Cross-correlation of cyclosporine concentrations with results of biochemical tests of renal and liver function, measured during the first three months post-operatively, was carried out retrospectively in 24 heart and eight heart-lung transplant recipients to assess the temporal relationship between cyclosporine treatment and the development of possible toxic side-effects. We found a statistically significant negative correlation (95% confidence interval of the mean correlation coefficient did not overlap zero) between the five-day mean concentration of cyclosporine in whole blood (but not plasma) as measured with nonselective (NSRIA) and selective radioimmunoassays (SRIA) and the mean reciprocal creatinine concentration measured in the subsequent five days. In 15 of 32 (47%) patients the negative correlation coefficient exceeded 0.7 (high susceptibility), whereas in 11 of 32 (34%) it was between 0.5 and 0.7 (medium susceptibility), and in only six of 32 (19%) was it less than 0.3 (low susceptibility).
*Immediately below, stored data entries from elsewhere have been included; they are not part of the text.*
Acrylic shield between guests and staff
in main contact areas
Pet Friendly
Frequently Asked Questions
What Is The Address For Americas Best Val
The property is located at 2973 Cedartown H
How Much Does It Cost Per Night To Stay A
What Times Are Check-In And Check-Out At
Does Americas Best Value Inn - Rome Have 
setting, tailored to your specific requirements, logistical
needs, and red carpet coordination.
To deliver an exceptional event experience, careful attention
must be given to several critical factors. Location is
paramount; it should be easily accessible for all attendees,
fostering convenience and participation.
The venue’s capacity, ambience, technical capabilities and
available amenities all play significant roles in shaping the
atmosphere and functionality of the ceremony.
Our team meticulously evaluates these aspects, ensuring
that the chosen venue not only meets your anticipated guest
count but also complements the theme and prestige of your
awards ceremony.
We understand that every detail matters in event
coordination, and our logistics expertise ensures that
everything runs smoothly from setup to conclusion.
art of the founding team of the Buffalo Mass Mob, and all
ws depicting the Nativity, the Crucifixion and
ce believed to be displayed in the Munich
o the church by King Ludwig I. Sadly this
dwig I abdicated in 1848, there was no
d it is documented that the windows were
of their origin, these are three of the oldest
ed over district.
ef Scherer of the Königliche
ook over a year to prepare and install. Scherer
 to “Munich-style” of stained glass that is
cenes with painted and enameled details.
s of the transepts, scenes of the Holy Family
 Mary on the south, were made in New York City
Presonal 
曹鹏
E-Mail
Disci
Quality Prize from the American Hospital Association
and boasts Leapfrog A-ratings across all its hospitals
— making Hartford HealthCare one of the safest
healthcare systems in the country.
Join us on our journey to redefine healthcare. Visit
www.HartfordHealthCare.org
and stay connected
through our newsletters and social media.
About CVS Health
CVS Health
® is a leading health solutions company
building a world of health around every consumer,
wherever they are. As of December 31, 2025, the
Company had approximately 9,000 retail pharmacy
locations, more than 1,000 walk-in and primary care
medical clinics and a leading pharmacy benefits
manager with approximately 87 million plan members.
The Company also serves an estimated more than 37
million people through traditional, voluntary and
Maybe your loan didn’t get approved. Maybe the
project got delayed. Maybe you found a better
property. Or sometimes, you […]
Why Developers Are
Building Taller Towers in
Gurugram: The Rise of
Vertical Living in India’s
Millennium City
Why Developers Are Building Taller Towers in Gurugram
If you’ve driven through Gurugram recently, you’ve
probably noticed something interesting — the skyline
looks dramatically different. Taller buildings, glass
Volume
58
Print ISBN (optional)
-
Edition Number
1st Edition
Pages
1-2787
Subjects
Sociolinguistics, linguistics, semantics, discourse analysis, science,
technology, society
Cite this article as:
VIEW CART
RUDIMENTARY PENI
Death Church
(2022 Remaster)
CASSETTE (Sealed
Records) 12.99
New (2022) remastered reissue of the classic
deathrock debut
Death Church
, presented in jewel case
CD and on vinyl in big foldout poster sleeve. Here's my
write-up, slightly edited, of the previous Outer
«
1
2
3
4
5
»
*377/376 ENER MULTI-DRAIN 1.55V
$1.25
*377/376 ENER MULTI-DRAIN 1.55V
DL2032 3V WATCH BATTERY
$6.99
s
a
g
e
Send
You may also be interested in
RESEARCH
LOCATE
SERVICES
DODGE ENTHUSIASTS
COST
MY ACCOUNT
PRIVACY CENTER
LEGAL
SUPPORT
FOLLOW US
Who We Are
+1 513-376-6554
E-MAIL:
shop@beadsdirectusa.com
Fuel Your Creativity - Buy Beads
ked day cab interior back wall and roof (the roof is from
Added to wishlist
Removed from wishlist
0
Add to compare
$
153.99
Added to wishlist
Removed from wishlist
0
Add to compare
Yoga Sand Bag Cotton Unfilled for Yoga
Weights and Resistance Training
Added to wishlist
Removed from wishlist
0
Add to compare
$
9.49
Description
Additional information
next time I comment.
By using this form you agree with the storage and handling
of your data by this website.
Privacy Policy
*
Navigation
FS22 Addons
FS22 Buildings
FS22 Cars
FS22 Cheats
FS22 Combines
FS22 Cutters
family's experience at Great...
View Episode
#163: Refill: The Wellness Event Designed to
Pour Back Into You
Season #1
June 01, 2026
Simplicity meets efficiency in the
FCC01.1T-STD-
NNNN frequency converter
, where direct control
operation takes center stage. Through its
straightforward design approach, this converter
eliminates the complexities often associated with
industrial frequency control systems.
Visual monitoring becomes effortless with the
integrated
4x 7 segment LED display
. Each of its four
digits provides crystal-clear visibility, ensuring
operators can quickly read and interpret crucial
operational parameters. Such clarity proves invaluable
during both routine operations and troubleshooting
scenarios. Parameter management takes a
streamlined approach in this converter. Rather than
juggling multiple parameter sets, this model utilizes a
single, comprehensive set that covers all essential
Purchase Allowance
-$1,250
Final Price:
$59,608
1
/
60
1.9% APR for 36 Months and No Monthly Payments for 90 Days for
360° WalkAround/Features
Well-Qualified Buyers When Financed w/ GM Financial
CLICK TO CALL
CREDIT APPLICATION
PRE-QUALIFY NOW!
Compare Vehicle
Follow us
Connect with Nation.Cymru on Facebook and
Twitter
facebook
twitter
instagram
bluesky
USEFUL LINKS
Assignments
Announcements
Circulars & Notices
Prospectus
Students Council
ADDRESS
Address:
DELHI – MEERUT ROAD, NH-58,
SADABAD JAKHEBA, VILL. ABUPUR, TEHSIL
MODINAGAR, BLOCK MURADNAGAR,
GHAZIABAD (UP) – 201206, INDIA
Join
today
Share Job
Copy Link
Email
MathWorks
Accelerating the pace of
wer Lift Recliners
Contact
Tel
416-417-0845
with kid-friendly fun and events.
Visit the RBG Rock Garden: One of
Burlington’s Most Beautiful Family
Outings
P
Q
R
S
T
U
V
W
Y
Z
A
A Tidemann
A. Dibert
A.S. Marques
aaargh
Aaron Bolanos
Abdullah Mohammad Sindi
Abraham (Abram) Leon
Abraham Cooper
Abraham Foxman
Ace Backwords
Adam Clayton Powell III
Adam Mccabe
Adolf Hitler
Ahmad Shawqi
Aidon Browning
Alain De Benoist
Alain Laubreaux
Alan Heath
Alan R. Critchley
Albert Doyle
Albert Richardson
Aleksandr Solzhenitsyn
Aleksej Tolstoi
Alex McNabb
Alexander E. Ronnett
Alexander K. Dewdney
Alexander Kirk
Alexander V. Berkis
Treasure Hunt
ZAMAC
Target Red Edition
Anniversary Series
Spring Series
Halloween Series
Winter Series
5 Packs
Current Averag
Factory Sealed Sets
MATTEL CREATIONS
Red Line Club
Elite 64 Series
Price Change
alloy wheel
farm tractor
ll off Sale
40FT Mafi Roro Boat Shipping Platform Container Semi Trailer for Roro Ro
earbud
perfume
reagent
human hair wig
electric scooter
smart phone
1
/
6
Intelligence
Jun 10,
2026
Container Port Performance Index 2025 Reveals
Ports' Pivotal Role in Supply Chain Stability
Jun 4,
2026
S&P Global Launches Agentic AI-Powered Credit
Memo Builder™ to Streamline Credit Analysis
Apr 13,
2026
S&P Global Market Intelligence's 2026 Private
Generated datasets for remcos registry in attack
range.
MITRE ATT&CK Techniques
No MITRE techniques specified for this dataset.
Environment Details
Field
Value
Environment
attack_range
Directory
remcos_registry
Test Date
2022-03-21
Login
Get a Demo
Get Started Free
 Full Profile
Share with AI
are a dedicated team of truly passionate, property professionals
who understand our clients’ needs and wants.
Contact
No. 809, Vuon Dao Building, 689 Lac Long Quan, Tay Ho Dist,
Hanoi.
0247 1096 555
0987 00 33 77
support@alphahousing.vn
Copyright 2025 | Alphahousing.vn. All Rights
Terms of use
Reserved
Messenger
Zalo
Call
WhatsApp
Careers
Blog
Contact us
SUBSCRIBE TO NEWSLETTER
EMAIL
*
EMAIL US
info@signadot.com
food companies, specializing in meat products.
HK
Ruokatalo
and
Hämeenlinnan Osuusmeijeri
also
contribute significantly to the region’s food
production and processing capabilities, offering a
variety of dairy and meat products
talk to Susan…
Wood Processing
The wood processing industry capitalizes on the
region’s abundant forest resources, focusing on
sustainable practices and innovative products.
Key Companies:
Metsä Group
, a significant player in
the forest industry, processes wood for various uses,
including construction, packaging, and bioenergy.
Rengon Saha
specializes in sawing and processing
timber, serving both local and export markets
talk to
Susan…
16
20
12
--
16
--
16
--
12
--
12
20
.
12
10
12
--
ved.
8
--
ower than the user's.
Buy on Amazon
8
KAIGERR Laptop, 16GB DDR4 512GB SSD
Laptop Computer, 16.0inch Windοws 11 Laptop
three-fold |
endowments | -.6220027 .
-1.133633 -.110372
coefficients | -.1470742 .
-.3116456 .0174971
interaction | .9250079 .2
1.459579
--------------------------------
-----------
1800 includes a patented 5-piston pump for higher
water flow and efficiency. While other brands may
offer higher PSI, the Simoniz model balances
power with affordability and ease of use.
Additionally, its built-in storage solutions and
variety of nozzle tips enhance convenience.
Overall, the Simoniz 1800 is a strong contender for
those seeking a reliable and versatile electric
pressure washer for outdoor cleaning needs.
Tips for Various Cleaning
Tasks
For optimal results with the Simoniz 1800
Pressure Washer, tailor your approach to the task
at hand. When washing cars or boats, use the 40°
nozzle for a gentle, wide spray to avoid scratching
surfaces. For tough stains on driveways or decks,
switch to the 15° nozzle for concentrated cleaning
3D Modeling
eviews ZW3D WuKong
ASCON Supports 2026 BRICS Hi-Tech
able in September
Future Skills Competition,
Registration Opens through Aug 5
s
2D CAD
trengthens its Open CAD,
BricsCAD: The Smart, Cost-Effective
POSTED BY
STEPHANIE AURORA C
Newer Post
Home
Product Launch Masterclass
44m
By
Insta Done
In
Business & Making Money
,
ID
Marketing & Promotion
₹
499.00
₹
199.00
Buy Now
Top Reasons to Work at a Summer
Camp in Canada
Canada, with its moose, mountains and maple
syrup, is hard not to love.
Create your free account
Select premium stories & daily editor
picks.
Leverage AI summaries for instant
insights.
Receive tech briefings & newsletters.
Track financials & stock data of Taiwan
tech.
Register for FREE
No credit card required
We found no consistent correlations between cyclosporine measurements and results of other renal-function tests or liver-function tests. This suggests that therapeutic doses of the drug are not hepatotoxic in most patients. There was, however, a significantly correlated decrease in the NSRIA/SRIA ratio and in serum bilirubin concentration with time post-operatively, reflecting improvement in hepatic function and clearance of the cyclosporine metabolites that are detected by NSRIA. Assays of cyclosporine in whole blood, but not in plasma, are of value in anticipating changes in renal function after heart and heart-lung transplantation.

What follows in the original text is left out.